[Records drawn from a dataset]
# # # #
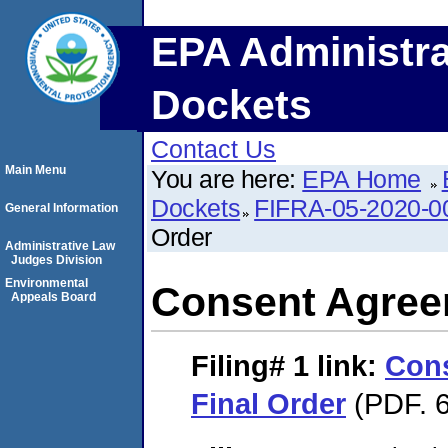
EPA Administra
Dockets
Contact Us
Main Menu
You are here:
EPA Home
Dockets
FIFRA-05-2020-0
General Information
Order
Administrative Law
Judges Division
Environmental
Consent Agree
Appeals Board
Filing# 1
link:
Con
Final Order
(PDF. 6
# # # #
_Goal of the exercise_. All lines above are to be restated word for word, with pictures excluded.

_Task response_.
EPA Administra
Dockets
Contact Us
Main Menu
You are here:
EPA Home
Dockets
FIFRA-05-2020-0
General Information
Order
Administrative Law
Judges Division
Environmental
Consent Agree
Appeals Board
Filing# 1
link:
Con
Final Order
(PDF. 6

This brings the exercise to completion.